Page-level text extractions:
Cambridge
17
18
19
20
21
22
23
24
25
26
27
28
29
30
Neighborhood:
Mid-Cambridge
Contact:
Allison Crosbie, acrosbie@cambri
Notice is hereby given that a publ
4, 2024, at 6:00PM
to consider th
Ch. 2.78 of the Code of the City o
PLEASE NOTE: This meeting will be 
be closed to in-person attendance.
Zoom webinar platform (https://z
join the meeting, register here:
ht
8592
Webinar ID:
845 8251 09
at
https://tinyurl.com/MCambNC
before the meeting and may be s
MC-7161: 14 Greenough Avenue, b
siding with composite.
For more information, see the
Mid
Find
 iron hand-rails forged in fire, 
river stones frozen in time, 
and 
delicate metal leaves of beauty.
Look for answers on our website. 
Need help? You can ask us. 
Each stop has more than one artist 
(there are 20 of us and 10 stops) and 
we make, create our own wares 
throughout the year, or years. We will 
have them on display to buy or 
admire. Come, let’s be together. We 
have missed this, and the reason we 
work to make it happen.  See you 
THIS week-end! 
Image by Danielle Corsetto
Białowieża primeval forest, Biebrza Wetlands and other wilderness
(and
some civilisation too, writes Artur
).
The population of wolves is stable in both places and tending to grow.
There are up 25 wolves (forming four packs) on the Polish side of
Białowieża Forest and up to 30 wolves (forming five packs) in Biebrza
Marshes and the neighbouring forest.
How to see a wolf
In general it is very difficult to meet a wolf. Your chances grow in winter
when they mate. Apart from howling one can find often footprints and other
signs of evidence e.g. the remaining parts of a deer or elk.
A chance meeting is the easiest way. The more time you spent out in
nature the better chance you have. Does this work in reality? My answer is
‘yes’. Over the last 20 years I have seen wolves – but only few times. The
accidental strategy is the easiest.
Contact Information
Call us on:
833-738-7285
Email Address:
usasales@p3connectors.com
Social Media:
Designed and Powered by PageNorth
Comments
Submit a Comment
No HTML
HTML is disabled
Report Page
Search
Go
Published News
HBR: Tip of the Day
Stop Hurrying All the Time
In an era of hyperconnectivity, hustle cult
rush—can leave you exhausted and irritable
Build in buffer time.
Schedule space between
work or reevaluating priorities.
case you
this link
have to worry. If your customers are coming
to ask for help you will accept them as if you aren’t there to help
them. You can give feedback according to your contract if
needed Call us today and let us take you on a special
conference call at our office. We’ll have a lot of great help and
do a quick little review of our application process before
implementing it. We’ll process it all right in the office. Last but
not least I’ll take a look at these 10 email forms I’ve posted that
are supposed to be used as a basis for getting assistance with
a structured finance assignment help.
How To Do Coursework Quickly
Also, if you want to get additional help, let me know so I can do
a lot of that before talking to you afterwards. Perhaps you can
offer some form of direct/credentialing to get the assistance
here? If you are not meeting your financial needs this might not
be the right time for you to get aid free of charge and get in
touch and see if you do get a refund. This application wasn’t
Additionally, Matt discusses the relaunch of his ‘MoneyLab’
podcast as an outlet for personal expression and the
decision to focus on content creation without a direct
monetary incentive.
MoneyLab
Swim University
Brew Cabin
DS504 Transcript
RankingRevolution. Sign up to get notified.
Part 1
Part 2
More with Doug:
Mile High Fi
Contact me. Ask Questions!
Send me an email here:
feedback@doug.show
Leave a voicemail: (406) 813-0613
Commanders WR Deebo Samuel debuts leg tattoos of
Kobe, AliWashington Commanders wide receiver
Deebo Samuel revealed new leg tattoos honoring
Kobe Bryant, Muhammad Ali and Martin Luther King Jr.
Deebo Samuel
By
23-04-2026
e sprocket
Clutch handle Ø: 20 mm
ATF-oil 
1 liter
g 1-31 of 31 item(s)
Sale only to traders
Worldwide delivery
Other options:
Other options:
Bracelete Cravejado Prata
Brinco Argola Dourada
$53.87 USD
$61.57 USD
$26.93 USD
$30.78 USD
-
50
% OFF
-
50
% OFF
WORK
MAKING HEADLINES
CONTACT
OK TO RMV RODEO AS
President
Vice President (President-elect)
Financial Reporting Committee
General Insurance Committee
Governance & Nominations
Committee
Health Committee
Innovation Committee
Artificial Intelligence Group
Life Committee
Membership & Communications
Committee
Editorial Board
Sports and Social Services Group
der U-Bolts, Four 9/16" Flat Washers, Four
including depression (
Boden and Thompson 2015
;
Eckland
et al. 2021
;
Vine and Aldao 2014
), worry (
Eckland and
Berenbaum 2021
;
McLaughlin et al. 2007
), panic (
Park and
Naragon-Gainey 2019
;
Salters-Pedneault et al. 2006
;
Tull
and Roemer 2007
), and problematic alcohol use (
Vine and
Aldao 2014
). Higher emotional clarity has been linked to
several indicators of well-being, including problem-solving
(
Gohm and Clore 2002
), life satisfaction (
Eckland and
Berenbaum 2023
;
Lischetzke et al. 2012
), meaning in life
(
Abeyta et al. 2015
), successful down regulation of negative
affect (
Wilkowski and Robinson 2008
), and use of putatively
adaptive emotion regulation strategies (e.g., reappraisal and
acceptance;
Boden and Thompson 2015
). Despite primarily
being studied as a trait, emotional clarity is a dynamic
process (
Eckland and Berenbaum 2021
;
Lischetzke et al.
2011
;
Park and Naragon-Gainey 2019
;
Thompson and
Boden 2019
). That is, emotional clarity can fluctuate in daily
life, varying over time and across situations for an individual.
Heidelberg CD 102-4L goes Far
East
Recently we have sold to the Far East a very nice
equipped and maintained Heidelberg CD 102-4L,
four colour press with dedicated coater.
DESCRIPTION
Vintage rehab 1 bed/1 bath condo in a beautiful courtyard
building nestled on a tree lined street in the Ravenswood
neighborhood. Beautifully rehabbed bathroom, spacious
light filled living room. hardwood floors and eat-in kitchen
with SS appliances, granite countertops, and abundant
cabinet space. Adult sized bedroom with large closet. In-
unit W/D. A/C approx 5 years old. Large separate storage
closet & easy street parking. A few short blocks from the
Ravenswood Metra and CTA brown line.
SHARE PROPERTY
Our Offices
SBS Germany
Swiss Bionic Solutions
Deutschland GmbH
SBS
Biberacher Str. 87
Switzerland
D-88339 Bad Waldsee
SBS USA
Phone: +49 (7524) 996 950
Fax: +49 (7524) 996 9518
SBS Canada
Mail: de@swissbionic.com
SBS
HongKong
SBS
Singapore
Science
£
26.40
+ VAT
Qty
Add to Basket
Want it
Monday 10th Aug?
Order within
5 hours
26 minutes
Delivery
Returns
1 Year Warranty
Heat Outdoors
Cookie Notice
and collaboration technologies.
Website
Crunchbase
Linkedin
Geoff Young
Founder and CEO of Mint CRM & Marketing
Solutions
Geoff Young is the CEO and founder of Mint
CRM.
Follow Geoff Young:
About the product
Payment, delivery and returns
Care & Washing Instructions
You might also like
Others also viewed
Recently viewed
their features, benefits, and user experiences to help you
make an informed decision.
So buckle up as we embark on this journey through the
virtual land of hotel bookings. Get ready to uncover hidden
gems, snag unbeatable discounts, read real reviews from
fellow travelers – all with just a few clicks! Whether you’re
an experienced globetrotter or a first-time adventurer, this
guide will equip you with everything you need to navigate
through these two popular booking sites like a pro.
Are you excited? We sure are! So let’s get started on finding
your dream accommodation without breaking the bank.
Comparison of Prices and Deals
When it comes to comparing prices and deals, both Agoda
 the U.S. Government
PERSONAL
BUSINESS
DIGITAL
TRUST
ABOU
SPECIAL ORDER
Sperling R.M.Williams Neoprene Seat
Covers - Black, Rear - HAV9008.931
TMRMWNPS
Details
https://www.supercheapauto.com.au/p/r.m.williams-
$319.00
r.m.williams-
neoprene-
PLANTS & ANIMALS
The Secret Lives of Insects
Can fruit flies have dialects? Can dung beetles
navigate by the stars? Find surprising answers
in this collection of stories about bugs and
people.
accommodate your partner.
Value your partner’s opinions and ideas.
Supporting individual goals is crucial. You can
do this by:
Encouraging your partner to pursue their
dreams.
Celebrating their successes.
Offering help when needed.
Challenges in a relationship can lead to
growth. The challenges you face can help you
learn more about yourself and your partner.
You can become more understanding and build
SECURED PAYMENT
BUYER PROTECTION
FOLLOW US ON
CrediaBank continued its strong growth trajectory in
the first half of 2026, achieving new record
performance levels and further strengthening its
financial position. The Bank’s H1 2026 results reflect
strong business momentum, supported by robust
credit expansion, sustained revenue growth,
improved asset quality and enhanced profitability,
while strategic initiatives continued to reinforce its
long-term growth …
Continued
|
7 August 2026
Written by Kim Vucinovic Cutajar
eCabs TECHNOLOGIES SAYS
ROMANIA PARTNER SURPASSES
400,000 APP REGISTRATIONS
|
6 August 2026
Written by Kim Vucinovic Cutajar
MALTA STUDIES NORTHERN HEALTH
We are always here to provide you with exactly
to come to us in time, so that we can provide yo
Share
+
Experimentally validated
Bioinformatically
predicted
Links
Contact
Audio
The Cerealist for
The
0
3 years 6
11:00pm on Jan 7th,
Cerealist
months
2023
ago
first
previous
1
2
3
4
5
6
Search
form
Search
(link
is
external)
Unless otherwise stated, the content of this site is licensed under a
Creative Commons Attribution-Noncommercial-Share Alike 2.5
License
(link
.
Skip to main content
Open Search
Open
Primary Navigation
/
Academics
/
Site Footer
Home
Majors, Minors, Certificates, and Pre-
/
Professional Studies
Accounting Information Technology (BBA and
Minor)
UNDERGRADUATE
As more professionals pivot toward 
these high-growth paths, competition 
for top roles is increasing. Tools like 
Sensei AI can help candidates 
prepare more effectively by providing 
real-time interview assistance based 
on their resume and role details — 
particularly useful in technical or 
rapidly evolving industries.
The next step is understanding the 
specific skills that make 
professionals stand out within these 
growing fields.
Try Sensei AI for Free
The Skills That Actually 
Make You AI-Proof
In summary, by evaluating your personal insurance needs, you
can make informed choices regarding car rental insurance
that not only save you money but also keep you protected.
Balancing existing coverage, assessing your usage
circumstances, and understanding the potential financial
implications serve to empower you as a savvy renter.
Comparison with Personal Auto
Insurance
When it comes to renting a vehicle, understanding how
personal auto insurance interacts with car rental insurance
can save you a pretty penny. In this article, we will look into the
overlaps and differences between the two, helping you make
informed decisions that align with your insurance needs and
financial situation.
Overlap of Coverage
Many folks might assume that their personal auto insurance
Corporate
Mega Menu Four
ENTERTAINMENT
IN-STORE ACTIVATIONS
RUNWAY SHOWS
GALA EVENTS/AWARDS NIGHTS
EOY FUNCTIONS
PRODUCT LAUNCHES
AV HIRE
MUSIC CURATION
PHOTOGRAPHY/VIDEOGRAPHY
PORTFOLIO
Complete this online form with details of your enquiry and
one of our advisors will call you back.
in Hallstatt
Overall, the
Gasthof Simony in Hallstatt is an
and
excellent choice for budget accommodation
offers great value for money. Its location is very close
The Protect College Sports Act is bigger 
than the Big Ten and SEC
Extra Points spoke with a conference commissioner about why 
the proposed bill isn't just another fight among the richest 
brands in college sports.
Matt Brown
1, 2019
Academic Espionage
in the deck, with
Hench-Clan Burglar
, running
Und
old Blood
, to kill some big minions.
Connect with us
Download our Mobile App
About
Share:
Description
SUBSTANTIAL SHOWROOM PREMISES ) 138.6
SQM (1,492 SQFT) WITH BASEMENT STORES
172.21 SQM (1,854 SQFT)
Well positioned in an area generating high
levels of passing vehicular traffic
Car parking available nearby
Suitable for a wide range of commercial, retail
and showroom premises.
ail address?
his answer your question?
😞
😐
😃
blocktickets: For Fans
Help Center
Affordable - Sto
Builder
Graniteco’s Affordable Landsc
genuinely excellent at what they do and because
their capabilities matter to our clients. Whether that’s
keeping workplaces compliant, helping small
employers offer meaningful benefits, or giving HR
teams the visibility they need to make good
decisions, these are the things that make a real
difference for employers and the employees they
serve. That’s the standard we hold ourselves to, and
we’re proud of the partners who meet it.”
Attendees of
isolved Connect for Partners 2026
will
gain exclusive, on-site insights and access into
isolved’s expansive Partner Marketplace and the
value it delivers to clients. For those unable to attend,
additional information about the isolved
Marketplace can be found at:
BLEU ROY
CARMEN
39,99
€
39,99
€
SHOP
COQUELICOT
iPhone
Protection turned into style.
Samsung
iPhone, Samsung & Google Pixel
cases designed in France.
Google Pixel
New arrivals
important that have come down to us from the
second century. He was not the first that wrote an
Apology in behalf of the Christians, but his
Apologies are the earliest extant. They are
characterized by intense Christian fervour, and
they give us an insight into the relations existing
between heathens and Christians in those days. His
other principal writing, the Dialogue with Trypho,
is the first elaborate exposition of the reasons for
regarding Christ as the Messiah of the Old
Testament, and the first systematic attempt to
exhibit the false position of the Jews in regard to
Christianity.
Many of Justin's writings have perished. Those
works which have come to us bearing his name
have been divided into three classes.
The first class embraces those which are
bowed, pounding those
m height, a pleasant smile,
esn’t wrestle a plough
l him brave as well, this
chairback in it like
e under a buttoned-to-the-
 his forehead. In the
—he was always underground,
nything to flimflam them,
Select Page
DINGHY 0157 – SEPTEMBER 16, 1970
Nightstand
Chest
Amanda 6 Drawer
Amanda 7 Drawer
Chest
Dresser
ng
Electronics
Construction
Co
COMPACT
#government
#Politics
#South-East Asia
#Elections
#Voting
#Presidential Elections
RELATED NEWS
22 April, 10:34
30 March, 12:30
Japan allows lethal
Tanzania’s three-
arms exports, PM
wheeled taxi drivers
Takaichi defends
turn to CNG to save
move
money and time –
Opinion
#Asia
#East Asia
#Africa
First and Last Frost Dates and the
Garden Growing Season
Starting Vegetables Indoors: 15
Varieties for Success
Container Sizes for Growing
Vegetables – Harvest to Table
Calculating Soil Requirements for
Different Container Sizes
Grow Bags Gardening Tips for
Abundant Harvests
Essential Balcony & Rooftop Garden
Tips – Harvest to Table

:: WHAT YOU HAVE TO DO ::
When the line with "Recently viewed" is reached in the data above, begin copying, and stop after the line with "virtual land of"; copy each line exactly, both ends included.

:: WRITTEN RESPONSE ::
Recently viewed
their features, benefits, and user experiences to help you
make an informed decision.
So buckle up as we embark on this journey through the
virtual land of hotel bookings. Get ready to uncover hidden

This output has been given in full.